HoLLMwood: Unleashing the Creativity of Large Language Models in Screenwriting via Role Playing

Jing Chen,Xinyu Zhu,Cheng Yang,Chufan Shi,Yadong Xi,Yuxiang Zhang,Junjie Wang,Jiashu Pu,Rongsheng Zhang,Yujiu Yang,Tian Feng
2024-06-18
Abstract:Generative AI has demonstrated unprecedented creativity in the field of computer vision, yet such phenomena have not been observed in natural language processing.
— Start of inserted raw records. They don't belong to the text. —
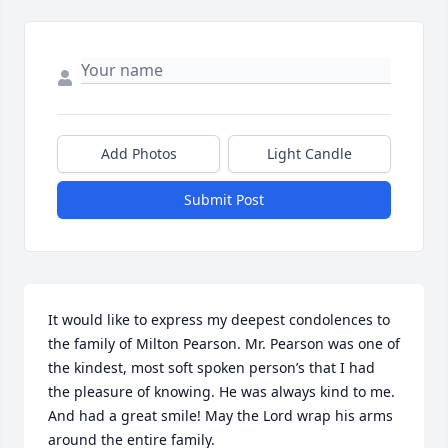
Add Photos
Light Candle
Submit Post
It would like to express my deepest condolences to 
the family of Milton Pearson. Mr. Pearson was one of 
the kindest, most soft spoken person’s that I had 
the pleasure of knowing. He was always kind to me. 
And had a great smile! May the Lord wrap his arms 
around the entire family.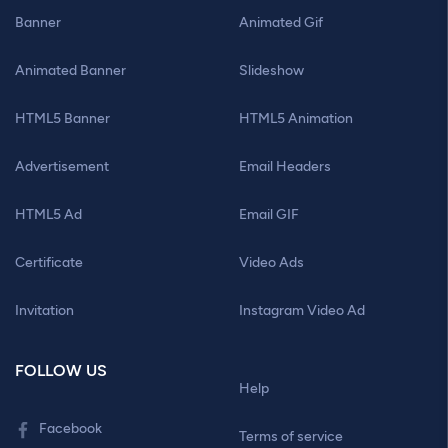
Banner
Animated Gif
Animated Banner
Slideshow
HTML5 Banner
HTML5 Animation
Advertisement
Email Headers
HTML5 Ad
Email GIF
Certificate
Video Ads
Invitation
Instagram Video Ad
FOLLOW US
Help
Facebook
Terms of service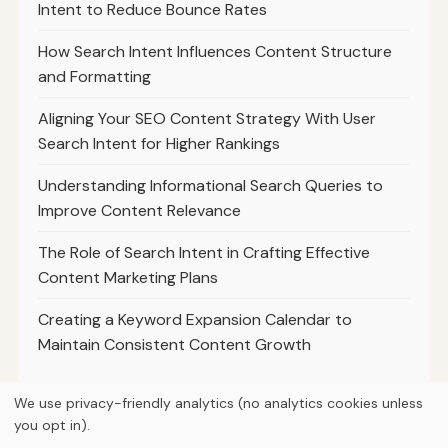
Intent to Reduce Bounce Rates
How Search Intent Influences Content Structure
and Formatting
Aligning Your SEO Content Strategy With User
Search Intent for Higher Rankings
Understanding Informational Search Queries to
Improve Content Relevance
The Role of Search Intent in Crafting Effective
Content Marketing Plans
Creating a Keyword Expansion Calendar to
Maintain Consistent Content Growth
We use privacy-friendly analytics (no analytics cookies unless
you opt in).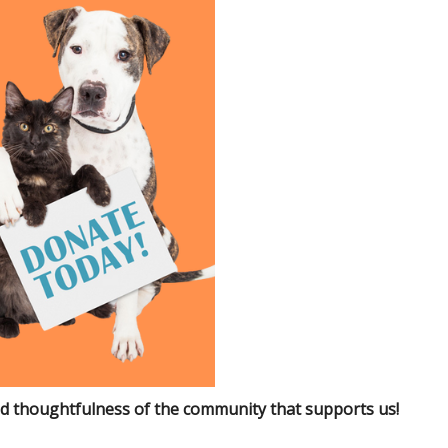
d thoughtfulness of the community that supports us!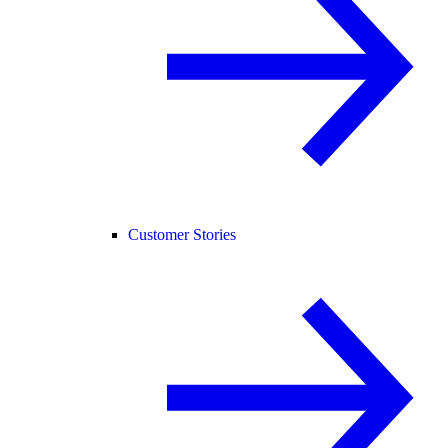
Customer Stories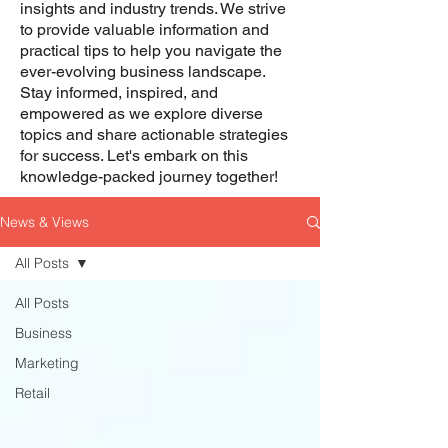
insights and industry trends. We strive
to provide valuable information and
practical tips to help you navigate the
ever-evolving business landscape.
Stay informed, inspired, and
empowered as we explore diverse
topics and share actionable strategies
for success. Let's embark on this
knowledge-packed journey together!
News & Views
All Posts
All Posts
Business
Marketing
Retail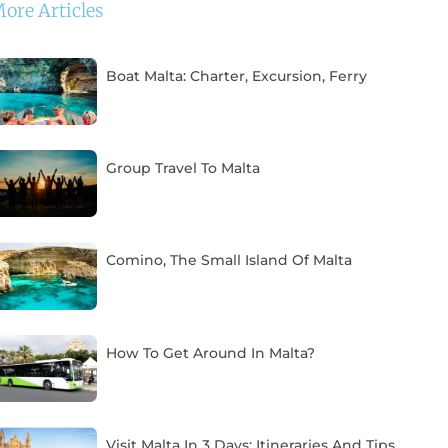
ore Articles
Boat Malta: Charter, Excursion, Ferry
Group Travel To Malta
Comino, The Small Island Of Malta
How To Get Around In Malta?
Visit Malta In 3 Days: Itineraries And Tips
In particular, large language models (LLMs) can hardly produce written works at the level of human experts due to the extremely high complexity of literature writing. In this paper, we present HoLLMwood, an automated framework for unleashing the creativity of LLMs and exploring their potential in screenwriting, which is a highly demanding task. Mimicking the human creative process, we assign LLMs to different roles involved in the real-world scenario. In addition to the common practice of treating LLMs as ${Writer}$, we also apply LLMs as ${Editor}$, who is responsible for providing feedback and revision advice to ${Writer}$. Besides, to enrich the characters and deepen the plots, we introduce a role-playing mechanism and adopt LLMs as ${Actors}$ that can communicate and interact with each other. Evaluations on automatically generated screenplays show that HoLLMwood substantially outperforms strong baselines in terms of coherence, relevance, interestingness and overall quality.
Computation and Language
What problem does this paper attempt to address?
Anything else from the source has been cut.